Rendu immobile à l’arrêt du chef de filel, le Gaspard de queue se pose là, et attend !
C’est peut-être ça le plus provoquant, son attente immobile que rien ne distrait. Si on le représente comme miroir des autres, c’est encore plus insupportable.
Hier soir, à l’heure de la pause, un homme nous parle alors que nous nous délassons dans le café, place des Thébaudières.
L’endroit est devenu notre refuge public. On y tient des discussions de bistro. Un consommateur insiste pour en savoir davantage sur notre but. « Y’en a pas ! » « Il y a une volonté de départ mais pour le but, ce n’est pas nous qui en décidons ! »

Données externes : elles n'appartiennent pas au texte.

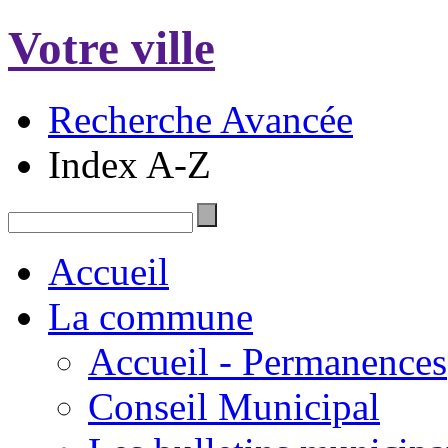
Votre ville
Recherche Avancée
Index A-Z
Accueil
La commune
Accueil - Permanences
Conseil Municipal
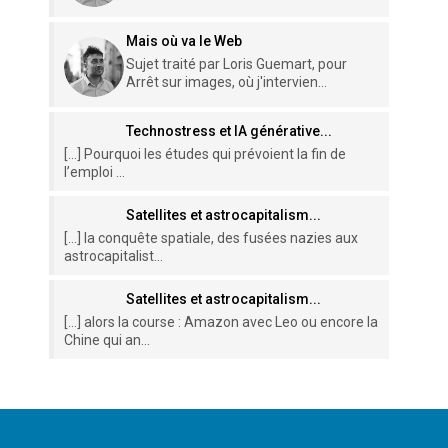
Mais où va le Web
Sujet traité par Loris Guemart, pour
Arrêt sur images, où j'intervien...
Technostress et IA générative...
[…] Pourquoi les études qui prévoient la fin de
l’emploi ...
Satellites et astrocapitalism...
[…] la conquête spatiale, des fusées nazies aux
astrocapitalist...
Satellites et astrocapitalism...
[…] alors la course : Amazon avec Leo ou encore la
Chine qui an...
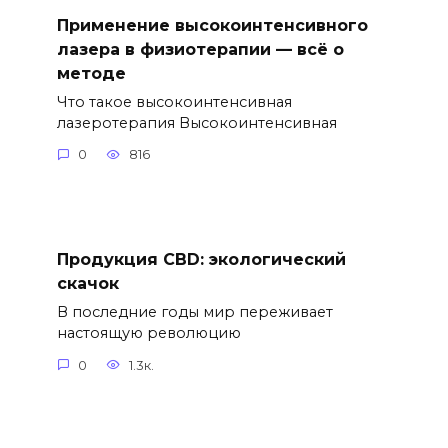
Применение высокоинтенсивного
лазера в физиотерапии — всё о
методе
Что такое высокоинтенсивная
лазеротерапия Высокоинтенсивная
0
816
Продукция CBD: экологический
скачок
В последние годы мир переживает
настоящую революцию
0
1.3к.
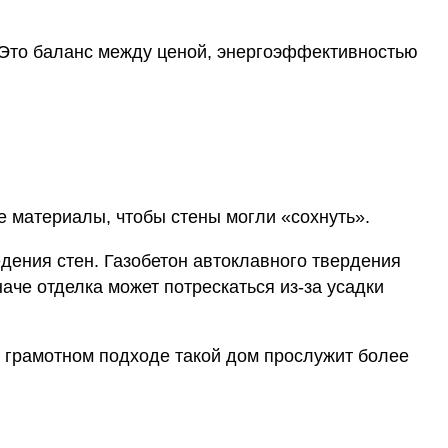
 Это баланс между ценой, энергоэффективностью
 материалы, чтобы стены могли «сохнуть».
дения стен. Газобетон автоклавного твердения
аче отделка может потрескаться из-за усадки
и грамотном подходе такой дом прослужит более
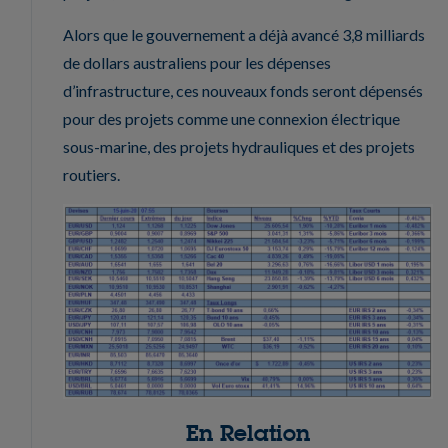
Alors que le gouvernement a déjà avancé 3,8 milliards
de dollars australiens pour les dépenses
d’infrastructure, ces nouveaux fonds seront dépensés
pour des projets comme une connexion électrique
sous-marine, des projets hydrauliques et des projets
routiers.
En Relation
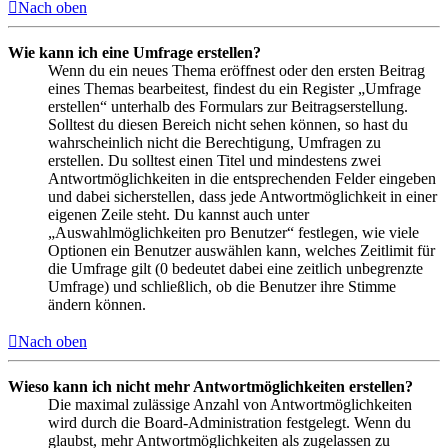
Nach oben
Wie kann ich eine Umfrage erstellen?
Wenn du ein neues Thema eröffnest oder den ersten Beitrag
eines Themas bearbeitest, findest du ein Register „Umfrage
erstellen“ unterhalb des Formulars zur Beitragserstellung.
Solltest du diesen Bereich nicht sehen können, so hast du
wahrscheinlich nicht die Berechtigung, Umfragen zu
erstellen. Du solltest einen Titel und mindestens zwei
Antwortmöglichkeiten in die entsprechenden Felder eingeben
und dabei sicherstellen, dass jede Antwortmöglichkeit in einer
eigenen Zeile steht. Du kannst auch unter
„Auswahlmöglichkeiten pro Benutzer“ festlegen, wie viele
Optionen ein Benutzer auswählen kann, welches Zeitlimit für
die Umfrage gilt (0 bedeutet dabei eine zeitlich unbegrenzte
Umfrage) und schließlich, ob die Benutzer ihre Stimme
ändern können.
Nach oben
Wieso kann ich nicht mehr Antwortmöglichkeiten erstellen?
Die maximal zulässige Anzahl von Antwortmöglichkeiten
wird durch die Board-Administration festgelegt. Wenn du
glaubst, mehr Antwortmöglichkeiten als zugelassen zu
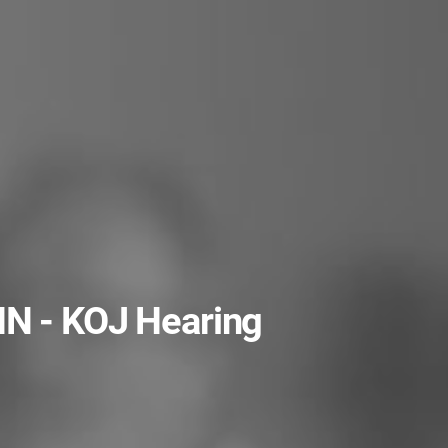
HN - KOJ Hearing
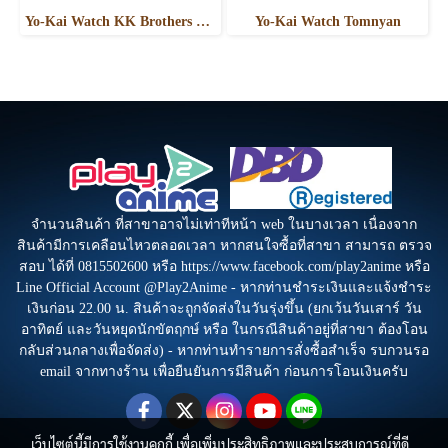
Yo-Kai Watch KK Brothers K Koma
Yo-Kai Watch Tomnyan
จำนวนสินค้า ที่สาขาอาจไม่เท่าทีหน้า web ในบางเวลา เนื่องจาก
สินค้ามีการเคลือนไหวตลอดเวลา หากสนใจซื้อที่สาขา สามารถ ตรวจ
สอบ ได้ที่ 0815502600 หรือ https://www.facebook.com/play2anime หรือ
Line Official Account @Play2Anime - หากท่านชำระเงินและแจ้งชำระ
เงินก่อน 22.00 น. สินค้าจะถูกจัดส่งในวันรุ่งขึ้น (ยกเว้นวันเสาร์ วัน
อาทิตย์ และวันหยุดนักขัตฤกษ์ หรือ ในกรณีสินค้าอยู่ที่สาขา ต้องโอน
กลับส่วนกลางเพื่อจัดส่ง) - หากท่านทำรายการสั่งซื้อสำเร็จ รบกวนรอ
email จากทางร้าน เพื่อยืนยันการมีสินค้า ก่อนการโอนเงินครับ
เว็บไซต์นี้มีการใช้งานคุกกี้ เพื่อเพิ่มประสิทธิภาพและประสบการณ์ที่ดี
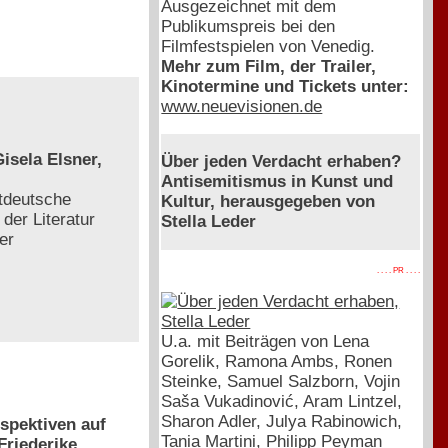
Ausgezeichnet mit dem
Publikumspreis bei den
Filmfestspielen von Venedig.
Mehr zum Film, der Trailer,
Kinotermine und Tickets unter:
www.neuevisionen.de
isela Elsner,
Über jeden Verdacht erhaben?
Antisemitismus in Kunst und
tdeutsche
Kultur, herausgegeben von
der Literatur
Stella Leder
er
. . . . PR . . . .
U.a. mit Beiträgen von Lena
Gorelik, Ramona Ambs, Ronen
Steinke, Samuel Salzborn, Vojin
Saša Vukadinović, Aram Lintzel,
Sharon Adler, Julya Rabinowich,
spektiven auf
Tania Martini, Philipp Peyman
Friederike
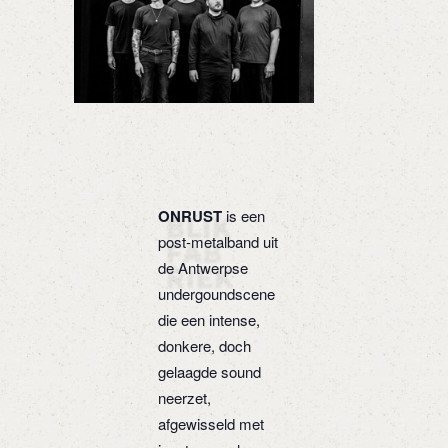
ONRUST
is een
post-metalband uit
de Antwerpse
undergoundscene
die een intense,
donkere, doch
gelaagde sound
neerzet,
afgewisseld met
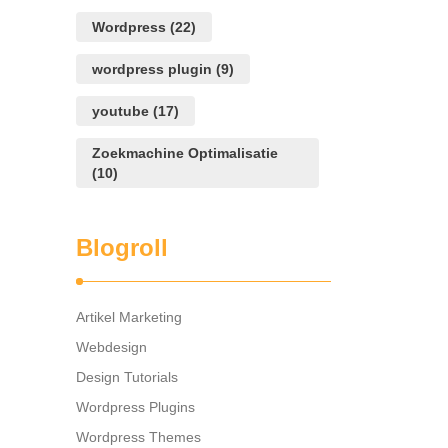
Wordpress
(22)
wordpress plugin
(9)
youtube
(17)
Zoekmachine Optimalisatie
(10)
Blogroll
Artikel Marketing
Webdesign
Design Tutorials
Wordpress Plugins
Wordpress Themes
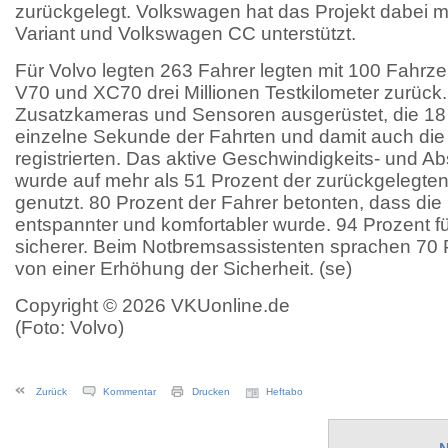
zurückgelegt. Volkswagen hat das Projekt dabei m
Variant und Volkswagen CC unterstützt.
Für Volvo legten 263 Fahrer legten mit 100 Fahrz
V70 und XC70 drei Millionen Testkilometer zurück.
Zusatzkameras und Sensoren ausgerüstet, die 18
einzelne Sekunde der Fahrten und damit auch die 
registrierten. Das aktive Geschwindigkeits- und 
wurde auf mehr als 51 Prozent der zurückgelegte
genutzt. 80 Prozent der Fahrer betonten, dass die
entspannter und komfortabler wurde. 94 Prozent f
sicherer. Beim Notbremsassistenten sprachen 70 
von einer Erhöhung der Sicherheit. (se)
Copyright © 2026 VKUonline.de
(Foto: Volvo)
Zurück
Kommentar
Drucken
Heftabo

L’homme retourne au comptoir, insatisfait.
Aujourd’hui, les Gaspard en sont là. Plus d’objectif ! Il y a bien cette volonté d’apprendre encore et encore mais d’objectif à tout ça, je crois que s’il y en avait un au démarrage, il s’efface au fil des sorties.
Nous sommes entrés dans l’intimité du quartier. Nous faisons partie des meubles et de l’immeuble.
Où ça va, tout ça ?
Nous connaissons de plus en plus de choses, de mouvements, de paroles, d’habitudes. Nous rencontrons de plus en plus de personnes, enfants, ados, parents. Pourtant nous avons tous la certitude que rien n’est fait, tout est incomplet.
Lors des trainings quotidiens, les improvisations se développent de manière hachée.
Il y a des trous dans nos interprétations.
Le lien n’est pas encore sensible.
On a beau dire que tout ce qui se produit vient du Sillon et de ses acteurs, ça ne suffit pas. Il nous faut aujourd’hui trouver le lien, la chose qui nous révélerait, à nous mêmes, le but.